Why, when given “–installpath=/opt/soft/cuda/11.5.0_495.29.05”, did the installer try to write to /usr/share/applications?
Why, when running as root with “–installpath=/opt/soft/cuda/11.5.0_495.29.05”, by root, who owns /opt and /opt/soft, both mode 0755, did the installer claim to have no write access to either location?
How, if not --installpath, do I control the install path? (Hint: it’s not any of the other “–*path” options either.)
Why does the installer probe for drivers when explicitly not told to install any drivers?
Environment:
CentOS 7
kernel 3.10.0-1160.45.1.el7.x86_64
full source build of gcc 11.2.0 in /opt/soft
cuda toolkit 11.5.0_495.29.05
When told explicitly to install everything in a specific place?

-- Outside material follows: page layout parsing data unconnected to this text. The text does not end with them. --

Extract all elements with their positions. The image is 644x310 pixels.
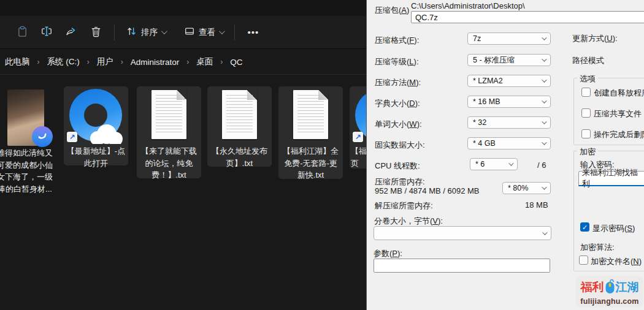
encrypt-filenames-label: 加密文件名(N) <box>591 256 642 267</box>
level-value: 5 - 标准压缩 <box>473 55 515 66</box>
watermark-domain: fulijianghu.com <box>580 297 638 306</box>
file-item-video[interactable]: 难得如此清纯又 可爱的成都小仙 女下海了，一级 棒的白皙身材... <box>0 86 57 198</box>
breadcrumb-item-qc[interactable]: QC <box>227 55 245 69</box>
format-select[interactable]: 7z <box>467 32 551 45</box>
cpu-threads-label: CPU 线程数: <box>375 161 420 172</box>
solid-block-size-label: 固实数据大小: <box>375 140 425 151</box>
decompress-memory-label: 解压缩所需内存: <box>375 200 433 211</box>
compress-shared-checkbox[interactable] <box>581 108 591 118</box>
password-input[interactable]: 来福利江湖找福利 <box>578 171 644 186</box>
method-label: 压缩方法(M): <box>375 77 421 88</box>
chevron-down-icon <box>219 28 225 34</box>
format-label: 压缩格式(F): <box>375 35 419 46</box>
chevron-down-icon <box>161 28 167 34</box>
path-mode-label: 路径模式 <box>572 55 604 66</box>
solid-block-size-select[interactable]: * 4 GB <box>467 137 551 149</box>
file-item-qq-shortcut[interactable]: ↗ 【最新地址】-点 此打开 <box>64 86 128 165</box>
file-item-txt[interactable]: 【永久地址发布 页】.txt <box>207 86 272 167</box>
play-overlay-icon <box>32 126 53 147</box>
method-select[interactable]: * LZMA2 <box>467 75 551 87</box>
dictionary-size-label: 字典大小(D): <box>375 98 420 109</box>
solid-block-size-value: * 4 GB <box>473 139 496 148</box>
method-value: * LZMA2 <box>473 77 503 85</box>
fulijianghu-watermark: 福利 江湖 fulijianghu.com <box>576 276 643 308</box>
toolbar-separator <box>114 25 115 40</box>
clipboard-icon <box>17 26 28 39</box>
file-name: 【永久地址发布 页】.txt <box>207 145 272 172</box>
share-icon <box>65 25 77 39</box>
view-button[interactable]: 查看 <box>179 21 228 43</box>
7zip-add-archive-dialog: 压缩包(A) C:\Users\Administrator\Desktop\ Q… <box>366 0 644 310</box>
encryption-group-title: 加密 <box>577 146 598 157</box>
chevron-down-icon <box>542 77 546 82</box>
shortcut-arrow-icon: ↗ <box>353 132 363 142</box>
txt-file-icon <box>151 90 186 139</box>
split-volume-combobox[interactable] <box>374 226 551 240</box>
shortcut-arrow-icon: ↗ <box>67 132 77 142</box>
dictionary-size-value: * 16 MB <box>473 97 500 106</box>
archive-name-input[interactable]: QC.7z <box>411 11 644 23</box>
file-name: 难得如此清纯又 可爱的成都小仙 女下海了，一级 棒的白皙身材... <box>0 147 57 198</box>
archive-name-value: QC.7z <box>415 13 438 22</box>
file-name: 【最新地址】-点 此打开 <box>64 145 128 172</box>
breadcrumb-item-users[interactable]: 用户 <box>94 54 117 70</box>
chevron-down-icon <box>542 140 546 145</box>
encrypt-filenames-checkbox[interactable] <box>579 255 588 265</box>
word-size-select[interactable]: * 32 <box>467 116 551 129</box>
file-item-txt[interactable]: 【福利江湖】全 免费-无套路-更 新快.txt <box>278 86 343 179</box>
archive-label: 压缩包(A) <box>375 5 409 16</box>
sort-button-label: 排序 <box>141 27 158 38</box>
sort-arrows-icon <box>126 26 137 39</box>
parameters-input[interactable] <box>374 259 550 273</box>
share-button[interactable] <box>59 21 83 43</box>
show-password-label: 显示密码(S) <box>592 223 635 234</box>
delete-after-checkbox[interactable] <box>581 129 591 138</box>
word-size-label: 单词大小(W): <box>375 119 422 130</box>
file-name: 【来了就能下载 的论坛，纯免 费！】.txt <box>137 145 201 184</box>
memory-percent-value: * 80% <box>508 184 528 192</box>
breadcrumb-chevron-icon: › <box>216 58 227 66</box>
chevron-down-icon <box>542 230 547 235</box>
decompress-memory-value: 18 MB <box>525 200 548 210</box>
show-password-checkbox[interactable]: ✓ <box>580 222 589 232</box>
chevron-down-icon <box>542 56 546 61</box>
options-group-title: 选项 <box>577 74 598 85</box>
file-name: 【福利江湖】全 免费-无套路-更 新快.txt <box>278 145 343 184</box>
password-value: 来福利江湖找福利 <box>582 167 644 189</box>
create-sfx-label: 创建自释放程序( <box>594 88 644 99</box>
level-label: 压缩等级(L): <box>375 56 419 67</box>
watermark-text-left: 福利 <box>581 279 604 295</box>
breadcrumb-item-desktop[interactable]: 桌面 <box>193 54 216 70</box>
breadcrumb-chevron-icon: › <box>117 58 128 66</box>
cpu-threads-value: * 6 <box>475 160 485 168</box>
cpu-threads-max: / 6 <box>537 161 546 170</box>
breadcrumb-item-this-pc[interactable]: 此电脑 <box>2 54 33 70</box>
watermark-text-right: 江湖 <box>616 279 639 295</box>
compress-shared-label: 压缩共享文件 <box>594 108 642 119</box>
rename-icon <box>40 25 53 39</box>
format-value: 7z <box>473 34 481 43</box>
cpu-threads-select[interactable]: * 6 <box>470 158 518 170</box>
breadcrumb-item-administrator[interactable]: Administrator <box>128 55 183 69</box>
chevron-down-icon <box>542 119 546 124</box>
breadcrumb-item-c-drive[interactable]: 系统 (C:) <box>44 54 83 70</box>
breadcrumb-chevron-icon: › <box>33 58 44 66</box>
more-options-button[interactable]: ••• <box>241 21 266 43</box>
update-mode-label: 更新方式(U): <box>572 33 618 44</box>
rename-button[interactable] <box>34 21 59 43</box>
file-item-txt[interactable]: 【来了就能下载 的论坛，纯免 费！】.txt <box>137 86 201 178</box>
level-select[interactable]: 5 - 标准压缩 <box>467 54 551 66</box>
ellipsis-icon: ••• <box>248 27 259 37</box>
trash-icon <box>90 26 102 39</box>
dictionary-size-select[interactable]: * 16 MB <box>467 96 551 108</box>
txt-file-icon <box>293 90 328 139</box>
paste-button[interactable] <box>10 21 34 43</box>
create-sfx-checkbox[interactable] <box>581 88 591 97</box>
sort-button[interactable]: 排序 <box>121 21 171 43</box>
word-size-value: * 32 <box>473 118 486 127</box>
chevron-down-icon <box>508 161 513 165</box>
memory-percent-select[interactable]: * 80% <box>502 182 551 194</box>
delete-button[interactable] <box>83 21 108 43</box>
delete-after-label: 操作完成后删除 <box>594 129 644 140</box>
view-button-label: 查看 <box>199 27 215 38</box>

This is a bug. Actually it’s several bugs, because in addition to desktop files there are manpages and pkg-config files, all of which it tries to write to “somewhere-other-than-where-you-told-it-to-put-everything”. (The pkgconf files are particularly troublesome since they don’t get written into {installpath}/lib[64]/pkgconfig and get deleted when the installer finishes.) Per nvidia install procedure the --installpath option exists explicitly to relocate “everything”, it should do so. If it can’t write something, it shouldn’t keep going if that something is relatively low priority like a man page or desktop link, it should fail because it’s supposed to have write access and doesn’t. Assuming it’s trying to write where it’s been told to, that is…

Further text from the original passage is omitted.